• [Supplied information]
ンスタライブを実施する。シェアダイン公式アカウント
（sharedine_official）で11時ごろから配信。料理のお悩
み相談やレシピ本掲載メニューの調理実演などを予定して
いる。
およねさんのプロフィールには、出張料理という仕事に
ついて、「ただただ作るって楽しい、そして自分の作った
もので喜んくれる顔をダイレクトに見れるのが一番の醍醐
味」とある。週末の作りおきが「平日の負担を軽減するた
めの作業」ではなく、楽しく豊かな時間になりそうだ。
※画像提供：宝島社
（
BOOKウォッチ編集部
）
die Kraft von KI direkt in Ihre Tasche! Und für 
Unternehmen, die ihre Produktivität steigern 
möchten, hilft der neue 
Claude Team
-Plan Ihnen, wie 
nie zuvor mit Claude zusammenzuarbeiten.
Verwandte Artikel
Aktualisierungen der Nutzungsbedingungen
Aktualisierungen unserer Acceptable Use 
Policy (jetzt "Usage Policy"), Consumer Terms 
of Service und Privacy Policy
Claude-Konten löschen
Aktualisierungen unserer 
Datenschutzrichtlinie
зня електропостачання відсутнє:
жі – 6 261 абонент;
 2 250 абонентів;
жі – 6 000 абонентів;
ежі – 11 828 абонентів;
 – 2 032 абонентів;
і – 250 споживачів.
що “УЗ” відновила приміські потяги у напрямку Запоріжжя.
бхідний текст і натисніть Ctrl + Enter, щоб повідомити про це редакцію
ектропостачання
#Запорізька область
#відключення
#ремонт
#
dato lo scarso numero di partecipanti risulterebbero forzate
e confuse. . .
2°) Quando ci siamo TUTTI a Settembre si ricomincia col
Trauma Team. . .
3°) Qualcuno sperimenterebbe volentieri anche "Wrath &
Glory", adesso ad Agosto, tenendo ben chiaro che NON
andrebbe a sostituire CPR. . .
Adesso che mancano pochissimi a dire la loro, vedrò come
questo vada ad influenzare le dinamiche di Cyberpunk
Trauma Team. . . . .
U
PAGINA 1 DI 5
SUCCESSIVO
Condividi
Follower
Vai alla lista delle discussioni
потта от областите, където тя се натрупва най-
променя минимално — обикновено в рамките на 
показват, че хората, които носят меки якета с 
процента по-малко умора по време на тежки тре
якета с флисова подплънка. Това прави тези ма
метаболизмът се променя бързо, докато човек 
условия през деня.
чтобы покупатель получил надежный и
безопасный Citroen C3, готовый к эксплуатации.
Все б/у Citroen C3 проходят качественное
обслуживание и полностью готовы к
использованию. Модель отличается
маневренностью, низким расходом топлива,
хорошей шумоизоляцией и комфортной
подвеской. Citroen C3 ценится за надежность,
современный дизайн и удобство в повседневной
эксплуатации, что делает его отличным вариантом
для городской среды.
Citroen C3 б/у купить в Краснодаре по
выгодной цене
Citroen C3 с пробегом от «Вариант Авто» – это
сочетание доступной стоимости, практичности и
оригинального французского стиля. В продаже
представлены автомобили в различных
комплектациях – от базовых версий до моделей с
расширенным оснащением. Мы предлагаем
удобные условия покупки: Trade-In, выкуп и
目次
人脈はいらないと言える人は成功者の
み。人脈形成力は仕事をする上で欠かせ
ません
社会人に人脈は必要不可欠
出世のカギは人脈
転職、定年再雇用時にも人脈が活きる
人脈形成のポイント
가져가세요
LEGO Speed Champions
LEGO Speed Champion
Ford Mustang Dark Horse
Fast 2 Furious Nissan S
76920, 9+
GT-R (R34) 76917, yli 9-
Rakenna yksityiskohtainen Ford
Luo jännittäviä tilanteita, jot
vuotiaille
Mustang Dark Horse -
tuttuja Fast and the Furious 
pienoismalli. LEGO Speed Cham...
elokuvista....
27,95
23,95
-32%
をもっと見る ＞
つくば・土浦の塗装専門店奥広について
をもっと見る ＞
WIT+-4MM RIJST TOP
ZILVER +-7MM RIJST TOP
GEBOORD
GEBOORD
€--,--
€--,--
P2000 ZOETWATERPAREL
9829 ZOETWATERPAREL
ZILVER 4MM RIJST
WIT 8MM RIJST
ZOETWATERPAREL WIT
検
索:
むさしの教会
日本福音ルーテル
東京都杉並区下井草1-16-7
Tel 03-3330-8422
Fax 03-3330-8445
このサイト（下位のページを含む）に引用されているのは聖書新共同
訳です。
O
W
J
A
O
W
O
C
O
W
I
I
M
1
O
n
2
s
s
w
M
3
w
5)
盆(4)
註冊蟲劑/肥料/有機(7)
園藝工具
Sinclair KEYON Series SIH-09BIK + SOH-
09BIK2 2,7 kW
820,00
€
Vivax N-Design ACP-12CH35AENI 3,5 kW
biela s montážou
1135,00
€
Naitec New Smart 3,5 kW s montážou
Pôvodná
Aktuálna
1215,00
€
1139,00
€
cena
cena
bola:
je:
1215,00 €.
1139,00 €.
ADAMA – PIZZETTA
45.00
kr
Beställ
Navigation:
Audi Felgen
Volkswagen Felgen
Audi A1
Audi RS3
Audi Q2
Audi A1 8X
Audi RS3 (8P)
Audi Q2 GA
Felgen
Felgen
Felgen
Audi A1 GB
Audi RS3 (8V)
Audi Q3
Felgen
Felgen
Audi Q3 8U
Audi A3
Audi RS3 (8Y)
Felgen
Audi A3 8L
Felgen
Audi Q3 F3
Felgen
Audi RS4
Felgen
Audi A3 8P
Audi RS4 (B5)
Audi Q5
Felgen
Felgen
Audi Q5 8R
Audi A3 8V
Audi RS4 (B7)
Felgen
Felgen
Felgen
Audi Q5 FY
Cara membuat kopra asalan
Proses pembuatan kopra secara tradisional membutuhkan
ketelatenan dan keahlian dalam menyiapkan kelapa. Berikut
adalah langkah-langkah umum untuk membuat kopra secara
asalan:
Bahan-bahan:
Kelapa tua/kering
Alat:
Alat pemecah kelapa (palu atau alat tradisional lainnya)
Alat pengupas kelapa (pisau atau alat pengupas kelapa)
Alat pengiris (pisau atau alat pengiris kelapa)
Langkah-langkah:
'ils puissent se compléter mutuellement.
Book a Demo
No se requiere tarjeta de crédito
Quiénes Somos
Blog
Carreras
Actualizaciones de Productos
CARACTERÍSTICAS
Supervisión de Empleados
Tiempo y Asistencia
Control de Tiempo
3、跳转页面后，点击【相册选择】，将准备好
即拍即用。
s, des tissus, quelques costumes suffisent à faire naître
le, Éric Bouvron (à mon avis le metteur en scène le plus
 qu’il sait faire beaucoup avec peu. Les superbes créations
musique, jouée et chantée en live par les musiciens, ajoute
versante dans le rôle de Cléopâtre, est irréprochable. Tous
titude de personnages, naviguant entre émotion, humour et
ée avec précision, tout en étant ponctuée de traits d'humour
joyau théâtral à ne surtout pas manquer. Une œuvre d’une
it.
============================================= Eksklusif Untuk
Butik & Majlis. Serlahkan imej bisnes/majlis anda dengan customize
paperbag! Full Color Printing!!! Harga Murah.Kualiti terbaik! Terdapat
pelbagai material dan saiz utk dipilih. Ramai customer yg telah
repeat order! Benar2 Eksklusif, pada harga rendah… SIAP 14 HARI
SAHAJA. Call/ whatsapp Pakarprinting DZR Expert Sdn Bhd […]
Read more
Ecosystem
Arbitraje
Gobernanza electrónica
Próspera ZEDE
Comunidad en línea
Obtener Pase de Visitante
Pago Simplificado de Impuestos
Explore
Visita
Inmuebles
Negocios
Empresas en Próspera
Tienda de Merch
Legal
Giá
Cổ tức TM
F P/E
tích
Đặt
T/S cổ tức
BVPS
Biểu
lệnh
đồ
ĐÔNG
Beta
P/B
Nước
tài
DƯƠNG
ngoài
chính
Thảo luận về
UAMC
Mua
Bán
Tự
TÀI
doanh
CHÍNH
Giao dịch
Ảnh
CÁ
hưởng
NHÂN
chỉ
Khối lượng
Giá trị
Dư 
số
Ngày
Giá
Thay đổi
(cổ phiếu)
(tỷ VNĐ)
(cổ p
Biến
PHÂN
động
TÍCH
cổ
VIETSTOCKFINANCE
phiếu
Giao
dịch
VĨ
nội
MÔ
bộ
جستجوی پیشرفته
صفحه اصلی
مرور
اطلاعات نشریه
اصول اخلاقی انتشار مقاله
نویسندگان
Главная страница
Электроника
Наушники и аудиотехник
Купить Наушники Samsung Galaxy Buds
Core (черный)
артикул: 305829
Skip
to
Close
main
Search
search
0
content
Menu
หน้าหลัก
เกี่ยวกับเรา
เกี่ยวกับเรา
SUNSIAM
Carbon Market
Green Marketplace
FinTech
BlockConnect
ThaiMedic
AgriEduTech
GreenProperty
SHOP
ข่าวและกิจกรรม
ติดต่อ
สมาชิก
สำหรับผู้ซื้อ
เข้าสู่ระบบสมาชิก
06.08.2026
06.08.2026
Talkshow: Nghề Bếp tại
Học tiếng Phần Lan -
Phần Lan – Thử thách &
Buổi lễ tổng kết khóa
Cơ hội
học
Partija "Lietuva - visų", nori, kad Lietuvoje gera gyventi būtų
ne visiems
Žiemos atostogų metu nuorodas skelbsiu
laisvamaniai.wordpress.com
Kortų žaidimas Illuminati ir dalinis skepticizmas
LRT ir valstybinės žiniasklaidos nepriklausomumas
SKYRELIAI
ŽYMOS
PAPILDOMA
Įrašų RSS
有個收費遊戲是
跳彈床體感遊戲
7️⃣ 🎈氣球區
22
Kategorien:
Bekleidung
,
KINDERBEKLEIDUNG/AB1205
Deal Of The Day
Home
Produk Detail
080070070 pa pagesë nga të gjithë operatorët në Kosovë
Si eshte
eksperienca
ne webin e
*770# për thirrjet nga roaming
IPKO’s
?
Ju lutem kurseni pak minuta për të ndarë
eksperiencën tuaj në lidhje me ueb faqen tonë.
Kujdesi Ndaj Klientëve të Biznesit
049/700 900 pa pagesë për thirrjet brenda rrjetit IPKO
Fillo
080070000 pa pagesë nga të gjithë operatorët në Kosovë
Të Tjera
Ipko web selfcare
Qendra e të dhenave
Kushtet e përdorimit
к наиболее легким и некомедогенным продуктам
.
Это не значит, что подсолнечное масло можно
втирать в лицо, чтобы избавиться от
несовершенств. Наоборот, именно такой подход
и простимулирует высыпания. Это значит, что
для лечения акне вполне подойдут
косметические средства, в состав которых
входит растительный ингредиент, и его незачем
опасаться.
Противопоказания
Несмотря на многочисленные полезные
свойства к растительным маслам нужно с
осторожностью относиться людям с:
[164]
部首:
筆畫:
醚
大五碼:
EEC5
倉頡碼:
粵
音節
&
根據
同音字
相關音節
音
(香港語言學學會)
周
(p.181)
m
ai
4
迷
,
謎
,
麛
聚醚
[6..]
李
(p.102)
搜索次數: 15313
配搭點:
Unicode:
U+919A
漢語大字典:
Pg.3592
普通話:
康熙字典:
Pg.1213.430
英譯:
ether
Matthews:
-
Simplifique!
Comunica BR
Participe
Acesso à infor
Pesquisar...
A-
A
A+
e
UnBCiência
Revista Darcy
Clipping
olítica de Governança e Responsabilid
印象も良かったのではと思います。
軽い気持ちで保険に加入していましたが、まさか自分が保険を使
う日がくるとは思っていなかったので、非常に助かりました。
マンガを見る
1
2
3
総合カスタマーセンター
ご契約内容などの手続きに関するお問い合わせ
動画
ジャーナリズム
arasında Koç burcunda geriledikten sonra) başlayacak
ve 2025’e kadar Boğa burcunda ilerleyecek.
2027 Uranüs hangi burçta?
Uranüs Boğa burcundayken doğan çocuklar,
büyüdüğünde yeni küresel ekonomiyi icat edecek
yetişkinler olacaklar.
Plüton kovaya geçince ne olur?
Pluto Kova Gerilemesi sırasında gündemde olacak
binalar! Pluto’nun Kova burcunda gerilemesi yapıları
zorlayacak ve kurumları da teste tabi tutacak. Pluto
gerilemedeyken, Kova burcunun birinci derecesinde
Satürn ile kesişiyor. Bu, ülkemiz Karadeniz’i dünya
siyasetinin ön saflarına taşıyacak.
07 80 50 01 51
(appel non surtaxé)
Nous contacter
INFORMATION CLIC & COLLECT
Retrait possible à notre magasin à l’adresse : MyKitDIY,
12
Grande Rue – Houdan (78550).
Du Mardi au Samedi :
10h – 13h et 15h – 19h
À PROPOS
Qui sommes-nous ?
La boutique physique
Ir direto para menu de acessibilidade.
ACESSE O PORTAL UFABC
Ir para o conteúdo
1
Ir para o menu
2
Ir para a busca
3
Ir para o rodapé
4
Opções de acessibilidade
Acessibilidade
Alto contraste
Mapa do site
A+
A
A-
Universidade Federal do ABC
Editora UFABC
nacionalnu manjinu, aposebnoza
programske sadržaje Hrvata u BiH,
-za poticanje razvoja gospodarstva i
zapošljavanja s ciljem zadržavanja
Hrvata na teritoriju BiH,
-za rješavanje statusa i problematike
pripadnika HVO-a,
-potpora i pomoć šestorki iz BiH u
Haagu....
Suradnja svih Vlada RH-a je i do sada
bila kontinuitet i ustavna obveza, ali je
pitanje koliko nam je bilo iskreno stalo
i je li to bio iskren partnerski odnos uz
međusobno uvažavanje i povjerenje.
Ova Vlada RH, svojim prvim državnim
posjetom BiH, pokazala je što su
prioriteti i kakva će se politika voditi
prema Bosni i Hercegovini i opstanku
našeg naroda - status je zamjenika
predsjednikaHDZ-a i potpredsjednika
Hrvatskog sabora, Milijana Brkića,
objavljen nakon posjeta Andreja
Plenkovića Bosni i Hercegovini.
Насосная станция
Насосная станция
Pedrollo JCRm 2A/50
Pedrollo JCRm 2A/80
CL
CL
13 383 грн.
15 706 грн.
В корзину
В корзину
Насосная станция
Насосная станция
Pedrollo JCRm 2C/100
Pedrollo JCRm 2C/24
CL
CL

• [Instructions for the task]
Of all the entries above, output exactly the lines between the one holding "Alat pemecah kelapa" and the one holding "Comunidad en línea", inclusive.

• [Expected answer]
Alat pemecah kelapa (palu atau alat tradisional lainnya)
Alat pengupas kelapa (pisau atau alat pengupas kelapa)
Alat pengiris (pisau atau alat pengiris kelapa)
Langkah-langkah:
'ils puissent se compléter mutuellement.
Book a Demo
No se requiere tarjeta de crédito
Quiénes Somos
Blog
Carreras
Actualizaciones de Productos
CARACTERÍSTICAS
Supervisión de Empleados
Tiempo y Asistencia
Control de Tiempo
3、跳转页面后，点击【相册选择】，将准备好
即拍即用。
s, des tissus, quelques costumes suffisent à faire naître
le, Éric Bouvron (à mon avis le metteur en scène le plus
 qu’il sait faire beaucoup avec peu. Les superbes créations
musique, jouée et chantée en live par les musiciens, ajoute
versante dans le rôle de Cléopâtre, est irréprochable. Tous
titude de personnages, naviguant entre émotion, humour et
ée avec précision, tout en étant ponctuée de traits d'humour
joyau théâtral à ne surtout pas manquer. Une œuvre d’une
it.
============================================= Eksklusif Untuk
Butik & Majlis. Serlahkan imej bisnes/majlis anda dengan customize
paperbag! Full Color Printing!!! Harga Murah.Kualiti terbaik! Terdapat
pelbagai material dan saiz utk dipilih. Ramai customer yg telah
repeat order! Benar2 Eksklusif, pada harga rendah… SIAP 14 HARI
SAHAJA. Call/ whatsapp Pakarprinting DZR Expert Sdn Bhd […]
Read more
Ecosystem
Arbitraje
Gobernanza electrónica
Próspera ZEDE
Comunidad en línea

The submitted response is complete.